The first reason this matters is survival. Every product hits a trough where nothing is working. Users aren’t growing. The feature you shipped didn’t move the needle. Pink’s research is unambiguous. Purpose-driven motivation outlasts reward-driven motivation under sustained difficulty. If your motivation is “the market opportunity is large,” you will quit during the trough. If your motivation is “I got a phone call that told me I wasn’t good enough because of how I sound, and I know millions of others got the same call,” you will not quit.
It also calibrates your intuition. When you are the user, you make a thousand micro-decisions correctly without needing data. Kahneman’s work on expert intuition shows it develops in environments with clear feedback loops and repeated practice. This is exactly what founders get when building for their own problem. You know which feedback to give first because you know what would have helped you.
Finally, your story becomes your moat. In a market that’s about to get crowded, and the AI communication space will get crowded, the company with the founder who lived the problem will always sound different from the company that identified an opportunity. Users can tell.
When I tell people what ExecReps does, I don’t start with features. I start with a phone call from a creative director who liked my work but not my voice. Every single time, something shifts in the conversation. They’ve had their version of that call too.
The Uncomfortable Part
I want to be honest about something. This is a building-in-public series, and I’d rather be uncomfortably honest than comfortably polished.
When I shipped v0.1, I wasn’t sure it would work. Not the product. The idea. Previous voice coaching products had failed because they misjudged the Ability variable in Fogg’s equation. They asked users to do too much. Record a full presentation. Complete a 30-minute module. Invite colleagues to listen. The Motivation was there. The Prompt was there. Yet the Ability gap killed them.
My bet was that a three-minute solo workout with instant AI feedback was below the threshold where behavior happens. Not “I should do this” but “this is easy enough that I just did it.”
I didn’t know it would be different. I just knew I had to try. I’m still not sure we have the balance exactly right. I wonder whether we’re asking for too much, or even too little. We’re constantly tuning it.

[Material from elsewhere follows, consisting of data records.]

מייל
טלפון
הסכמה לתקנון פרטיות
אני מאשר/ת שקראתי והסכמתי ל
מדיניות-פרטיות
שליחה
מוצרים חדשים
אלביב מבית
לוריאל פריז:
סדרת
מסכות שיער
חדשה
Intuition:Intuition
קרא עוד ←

There’s a version of my career where I keep running Product Coalition, keep advising startups, keep writing articles about product management frameworks. It’s a good career. Comfortable. Respected.

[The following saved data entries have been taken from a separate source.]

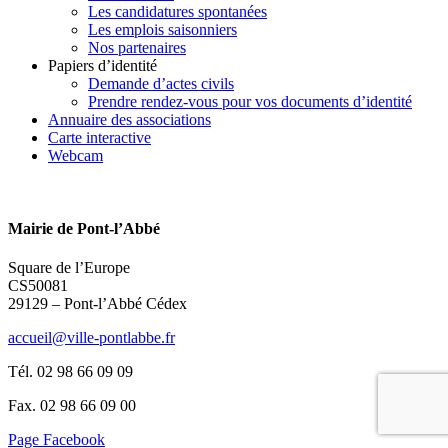
Les candidatures spontanées
Les emplois saisonniers
Nos partenaires
Papiers d’identité
Demande d’actes civils
Prendre rendez-vous pour vos documents d’identité
Annuaire des associations
Carte interactive
Webcam
Mairie de Pont-l’Abbé
Square de l’Europe
CS50081
29129 – Pont-l’Abbé Cédex
accueil@ville-pontlabbe.fr
Tél. 02 98 66 09 09
Fax. 02 98 66 09 00
Page Facebook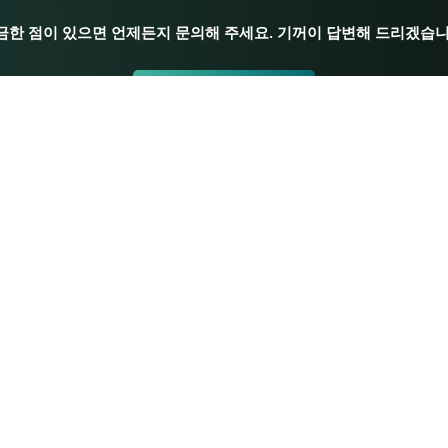
금한 점이 있으면 언제든지 문의해 주세요. 기꺼이 답변해 드리겠습니
문의하기
요가 자료
초보자 요가
교사 연수
교육 평가
교사 자료
요가 수련하기
보호정책
포즈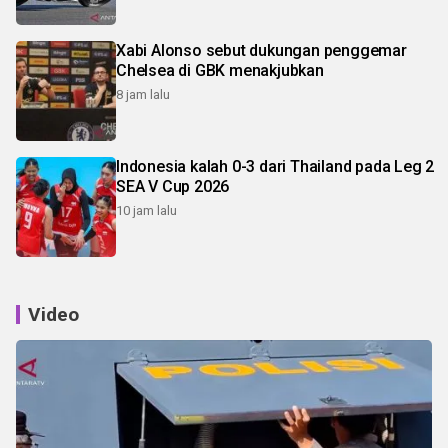
Xabi Alonso sebut dukungan penggemar
Chelsea di GBK menakjubkan
8 jam lalu
Indonesia kalah 0-3 dari Thailand pada Leg 2
SEA V Cup 2026
10 jam lalu
Video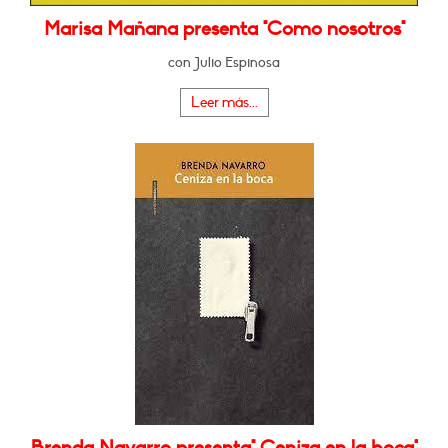
Marisa Mañana presenta "Como nosotros"
con Julio Espinosa
Leer más...
Brenda Navarro presenta" Ceniza en la boca"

But there’s that phone call.
Every time I hear about a talented person who can’t get past the invisible communication filter, who gets the performance review that says “needs more executive presence” with no tools to develop it, I hear that creative director’s voice again. We can’t employ people who talk like you.
Fifteen years of building products taught me that the best time to start is before you’re ready. So on July 7th, 2025, I pressed deploy on something that was emphatically not ready. A foundation. A starting line. Voice recording, transcription, AI feedback, and a deeply personal bet that this problem was worth solving at scale.
What Comes Next
So this is the first post in a series. I’m not sure what the cadence will be, or even what the second post will cover. Maybe the tech stack. Maybe our first ten customers. The point is to do it in the open. I’ve spent years writing about how other people build products at Product Coalition. It feels right to turn the lens on myself.
I wanted to start here, at the very beginning, because the origin matters. It’s the thing I come back to.
It’s my simple filter for every hard decision. Does this feature serve the person who got that phone call? Does it make executive-level communication development accessible to someone who can’t afford $1,000 an hour? Does it help someone’s talent get heard rather than filtered?
If yes, we build it. If no, we don’t.
Fifteen years between a phone call and a deploy button. Let’s see what happens next.